# PROBLEM DESCRIPTION:
Omit the images. Reproduce each line of the records exactly as it appears.

######

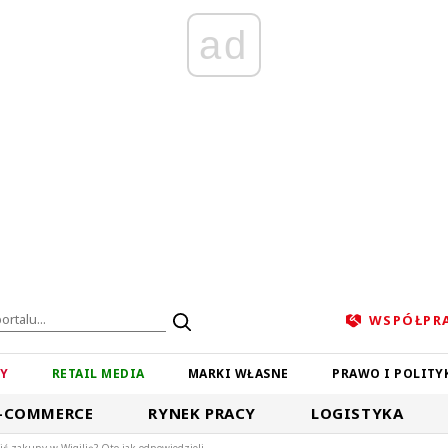
ad
WSPÓŁPR
ZY
RETAIL MEDIA
MARKI WŁASNE
PRAWO I POLITY
-COMMERCE
RYNEK PRACY
LOGISTYKA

######

# FINAL ANSWER:
ad
WSPÓŁPR
ZY
RETAIL MEDIA
MARKI WŁASNE
PRAWO I POLITY
-COMMERCE
RYNEK PRACY
LOGISTYKA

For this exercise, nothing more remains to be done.